べ、別にヅラじゃないんだからね! 本能で頭を守ろうとしただけなんだから!
頭を押さえた際に髪を結んでいたリボンが外れ、風にさらわれて飛んでいった。ヤバい。何気なくつけてたけどあれはあれでそれなりのお値段がするリボンだ。元庶民の私からしたら「たかだかリボンの一本、悪戯な風に差し上げますわ」という訳にはいかない。何が何でも捕まえてやる。
後でリヴに「はしたないですよ!」とお説教をされるのを覚悟で私はドレスの裾を持ち上げて全速力でリボンを追った。リボンは風に乗ってどんどん流されていく。
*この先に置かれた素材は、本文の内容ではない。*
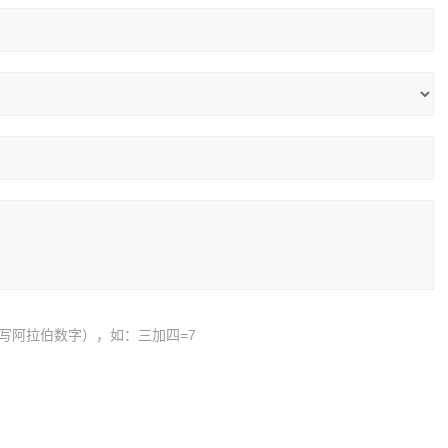
写阿拉伯数字），如：三加四=7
私の息がぜえぜえと切れるころにようやく一本の木の枝に引っかかった。幸いなことに下の方に引っかかってくれたのでジャンプすれば届きそうだ。いくら田舎育ちの私でも木を登ることはできない。というか着ているドレスだってお高いのだ。リボンを取るためにドレスを汚しては本末転倒である。
私は頭上にひらめくリボンに狙いを定めて「とりゃー!」と勢いよくジャンプした。
……が、私の掌は空を切り何も掴んではいなかった。
「もう一度!」と先ほどより力を入れて跳んでみたけれど結果は同じ。
くっ、あと10㎝身長が高ければ……!
私は何度も何度もジャンプしたけれどこの手がリボンに触れることはなかった。傍から見たら木の下でピョンピョン跳ねている私は随分と滑稽に見えるだろう。けれど今はそんなことを気にしてはいられない! なんとしてでもあのリボンを取らなくては!
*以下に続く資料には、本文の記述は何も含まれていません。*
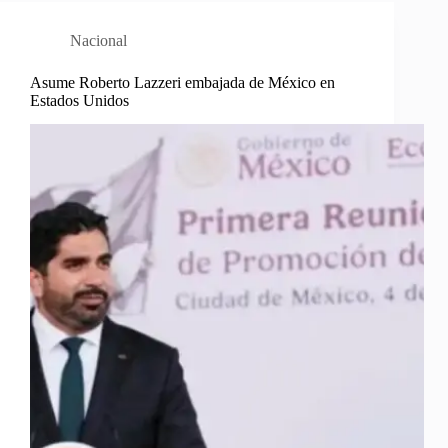
Nacional
Asume Roberto Lazzeri embajada de México en
Estados Unidos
その時の私は気持ちばかり焦っていて【魔法を使う】という選択肢が思いつかなかった。簡単な風魔法なら使えたのに。
そろそろ足が跳ぶことを拒否し始めた頃、私は彼と出会った。
「これですか?お嬢様」と難なくリボンを枝から外して私に差し出したその人は確か新しい庭師だ。遠目に庭を手入れしているところを見たことがある。
日に焼けた肌と服の上からもわかるほどの逞しい体。特に腕はすごい。太い。身長も高く、私が見上げると「手助けするのが遅くなってしまい申し訳ございません。お嬢様が頑張っている姿が可愛らしかったのでつい」と笑った。
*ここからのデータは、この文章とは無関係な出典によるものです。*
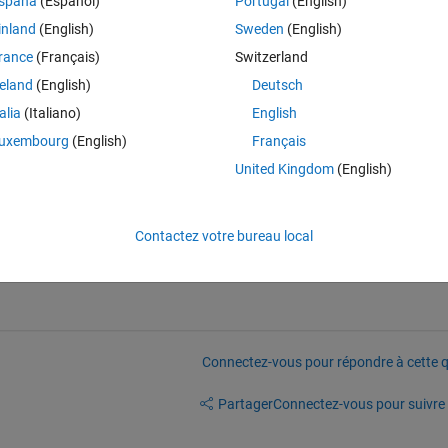
spaña
(Español)
Portugal
(English)
inland
(English)
Sweden
(English)
rance
(Français)
Switzerland
reland
(English)
Deutsch
talia
(Italiano)
English
uxembourg
(English)
Français
United Kingdom
(English)
Gaussian Noise) condition, 'BER - SNR' or 'BER - Eb/N0' curve shape 
k at the following page.
Contactez votre bureau local
ts
Connectez-vous pour répondre à cette q
Partager
Connectez-vous pour suivre l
年齢は三十代後半だろうか。かっこいい大人というよりは頼れる兄貴といった感じの彼に私はお礼を言うのも忘れて見とれていた。
その内ぼんやりする私を不審に思ったのか「大丈夫ですか?お嬢様?」と彼が私の顔を覗き込んだ。突然距離が近くなった事に気が動転した私は思わず叫ぶ。
「リボンありがとうございます好きです!」
死にたい。
初対面の彼にいきなりすぎる告白をかます私。もう一度言う。死にたい。
侯爵の娘があきらかに身分が違う庭師にこんな風に想いを口にするのはいけないことだとわかっているのに口が勝手に動いてしまった。
だってまさかこんなところで一目惚れするなんて思いもよらなかったんだよ!
彼はきょとんとしてから「ああ、それだけこのリボンが大切だという事ですね」と解釈していた。違うけどね。でも今回はそういう事にしておこう。
一か月後には学園に入学して乙女ゲームスタートだというのに私は攻略対象外のこの庭師を好きになってしまったようだ。正直ドストライクです。ガッチリ系オッサン最高。しかもイケメン兄貴万歳。
残念なのは攻略対象外なので彼の頭上にハートが見えないという事。そして身分違いの恋をして駆け落ちをした母を持つ私がまた身分違いの恋をしてしまったらお爺様はどんなに悲しむだろうかという事。それ以前に私と彼では二十歳くらいの年の差がある。すでに妻子持ちの可能性もあるため初恋即失恋という可能性もあるのだ。精神年齢的には有りなんだけどなぁ。とりあえず彼の事を屋敷のお手伝いさん達に色々聞いてみよう。そして妻子持ちなら諦めよう。
私は彼に改めてお礼を告げるとお手伝いさん達に話を聞くべく足早にその場を去った。
だから残された彼が「元気なお嬢様だな」と笑っていたのを知らない。